Summary: If N30 billion is simply divided, it will vanish. If strategically utilised, it could increase the Internally Generated Revenue (IGR) of the five states by 15–20% annually within 24 months.
6. Burna Boy to Rebuild Community School, Seeks Gov Fubara’s Help with Access Roads
Grammy-winning artist Burna Boy has visited Rivers State Governor Sim Fubara to seek government assistance in constructing access roads to his community, Ogbogolo. The singer plans to spend an estimated ₦500 million on rebuilding a school there, but the project faces a major challenge: the community does not have proper road access.

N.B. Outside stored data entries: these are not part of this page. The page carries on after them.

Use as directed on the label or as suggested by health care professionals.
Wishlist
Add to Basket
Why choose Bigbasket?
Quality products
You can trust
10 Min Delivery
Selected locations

Social media influencer VeryDarkMan (VDM), who is collaborating on the project, explained that transporting construction materials is impossible without proper roads. Burna Boy himself experienced the difficulty firsthand when his vehicle got stuck in the mud during a visit, prompting him to seek the governor’s intervention. The state government’s assistance in constructing the access road is now seen as crucial to completing the privately funded school project.